Los minutos finales, la presencia de fantasmas amados
y la vida pasando ante sus ojos
ya mirando la forma de la muerte

Mi señor Don Ramón, el primero
en dar su forma a la poesía nueva,
el siempre joven, el que en la palabra
encontró los misterios de la vida
el inédito rostro de la muerte.

De sus manos salían los adjetivos
flores nacidas el día de la creación;
de su alma y de las sensaciones
nacía cada palabra inaugurando
el mundo, el día, la pena y los amores.

Esposo sin esposa,
deseoso de la vida y sus emblemas,
la soledad lo cubre, el tiempo que no existe,
el candor y la sangre del poema
lo defienden de todo.

Todo lo empezó usted,
padre, maestro, joven de soledad
y de palabras. Veo su fotografía,
su serio traje, el bigote triunfal,
los ojos derrotados.

En el puño esquelético
de la cruel madrugada
se van desdibujando
las letras de su nombre.

Tanto en "La suave Patria" como en el ensayo "Novedad de la Patria", López Velarde nos revela los aspectos más entrañables y verdaderos de los pueblos, aquellos que los demagogos manchan con su baba de mala retórica y que los políticos desfiguran con su afán de poder, su ánimo corrupto y la horrenda certeza de ser los dueños absolutos de la verdad. La patria profunda tiene "estatura de niño y de dedal"; en su seno, y bajo el trueno del vendaval, crujen los esqueletos en parejas, el bravío pecho de las cantadoras empitona las camisas y hace la lujuria y el ritmo de las horas. En ese viento compuesto de sensaciones mayores giran nuestras vidas, las pupilas se abandonan y el ser recorre su porción de tiempo en la carreta alegórica de paja.

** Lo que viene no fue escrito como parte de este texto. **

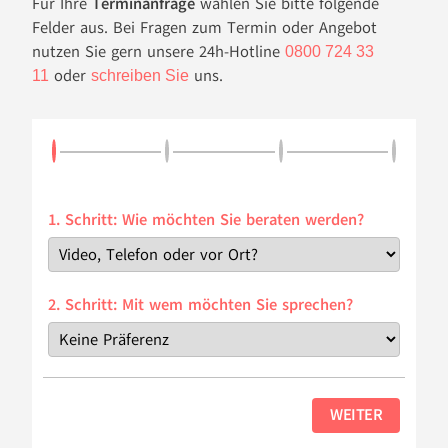
Für Ihre
Terminanfrage
wählen Sie bitte folgende
Felder aus. Bei Fragen zum Termin oder Angebot
nutzen Sie gern unsere 24h-Hotline
0800 724 33
oder
uns.
11
schreiben Sie
1. Schritt: Wie möchten Sie beraten werden?
2. Schritt: Mit wem möchten Sie sprechen?
WEITER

El último encuentro se da en esta noche y en el momento en que la generosidad de varias instituciones y de los jurados me entrega el premio que lleva el nombre de Ramón López Velarde. Se lo agradezco con toda el alma. En mi ánimo hay más dudas que certezas respecto a mi obra y no me había dado cuenta del significado de este premio hasta que su anuncio incrementó mi capacidad de autocrítica y puso en alerta a los malquerientes.

Hace ochenta años, en la madrugada del 19 de junio de 1921, murió el padre soltero de nuestra poesía moderna. Lo veo en su alcoba submarina, precariamente instalado en "el perímetro jovial de las mujeres". Es la misma en la que no se celebraron las nupcias con Fuensanta y por ella flotan la flexible Sara, las náyades arteras, las jerezanas institutrices de su corazón, María, la de los "ojos inusitados de sulfato de cobre" y todas las virtudes del mujerío de esta patria humillada, ofendida, miserable y engañada, pero siempre "impecable y diamantina".